Without the pictures, restate all of the data below word for word.

(Saved entries)
.....

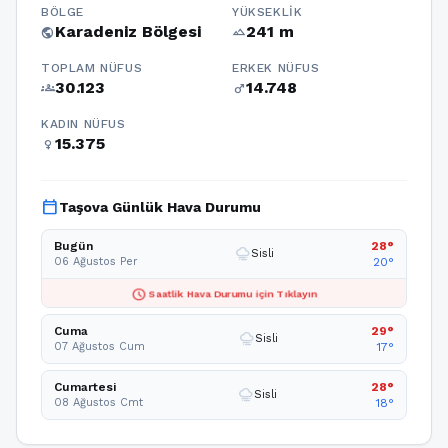
BÖLGE
YÜKSEKLIK
Karadeniz Bölgesi
241 m
public
terrain
TOPLAM NÜFUS
ERKEK NÜFUS
30.123
14.748
groups
male
KADIN NÜFUS
15.375
female
calendar_today
Taşova Günlük Hava Durumu
Bugün
28°
foggy
Sisli
06 Ağustos Per
20°
schedule
Saatlik Hava Durumu için Tıklayın
Cuma
29°
foggy
Sisli
07 Ağustos Cum
17°
Cumartesi
28°
foggy
Sisli
08 Ağustos Cmt
18°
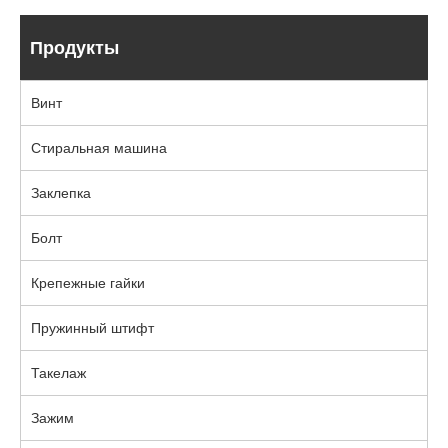
Продукты
Винт
Стиральная машина
Заклепка
Болт
Крепежные гайки
Пружинный штифт
Такелаж
Зажим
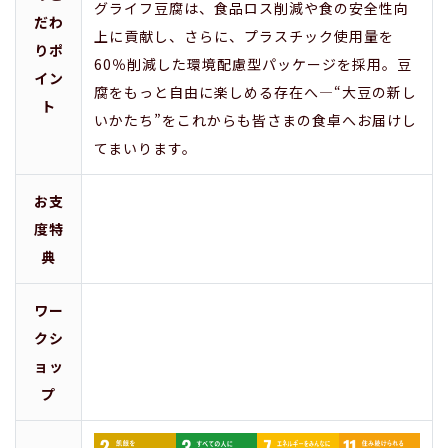
グライフ豆腐は、食品ロス削減や食の安全性向
だわ
上に貢献し、さらに、プラスチック使用量を
りポ
60％削減した環境配慮型パッケージを採用。豆
イン
腐をもっと自由に楽しめる存在へ―“大豆の新し
ト
いかたち”をこれからも皆さまの食卓へお届けし
てまいります。
お支
度特
典
ワー
クシ
ョッ
プ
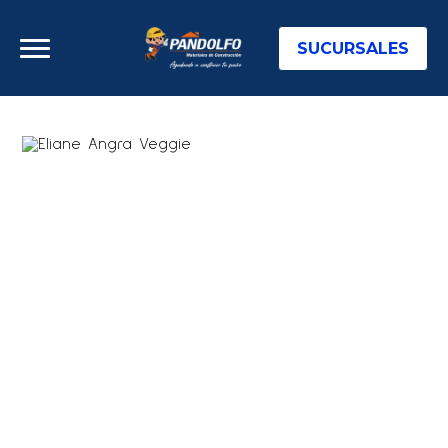
SUCURSALES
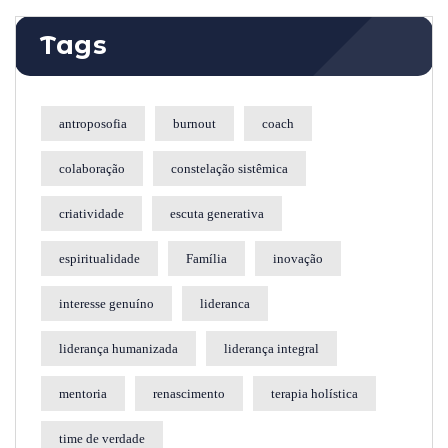
Tags
antroposofia
burnout
coach
colaboração
constelação sistêmica
criatividade
escuta generativa
espiritualidade
Família
inovação
interesse genuíno
lideranca
liderança humanizada
liderança integral
mentoria
renascimento
terapia holística
time de verdade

.....

• **WORKED SOLUTION**
BÖLGE
YÜKSEKLIK
Karadeniz Bölgesi
241 m
public
terrain
TOPLAM NÜFUS
ERKEK NÜFUS
30.123
14.748
groups
male
KADIN NÜFUS
15.375
female
calendar_today
Taşova Günlük Hava Durumu
Bugün
28°
foggy
Sisli
06 Ağustos Per
20°
schedule
Saatlik Hava Durumu için Tıklayın
Cuma
29°
foggy
Sisli
07 Ağustos Cum
17°
Cumartesi
28°
foggy
Sisli
08 Ağustos Cmt
18°
Продукты
Винт
Стиральная машина
Заклепка
Болт
Крепежные гайки
Пружинный штифт
Такелаж
Зажим
グライフ豆腐は、食品ロス削減や食の安全性向
だわ
上に貢献し、さらに、プラスチック使用量を
りポ
60％削減した環境配慮型パッケージを採用。豆
イン
腐をもっと自由に楽しめる存在へ―“大豆の新し
ト
いかたち”をこれからも皆さまの食卓へお届けし
てまいります。
お支
度特
典
ワー
クシ
ョッ
プ
SUCURSALES
Tags
antroposofia
burnout
coach
colaboração
constelação sistêmica
criatividade
escuta generativa
espiritualidade
Família
inovação
interesse genuíno
lideranca
liderança humanizada
liderança integral
mentoria
renascimento
terapia holística
time de verdade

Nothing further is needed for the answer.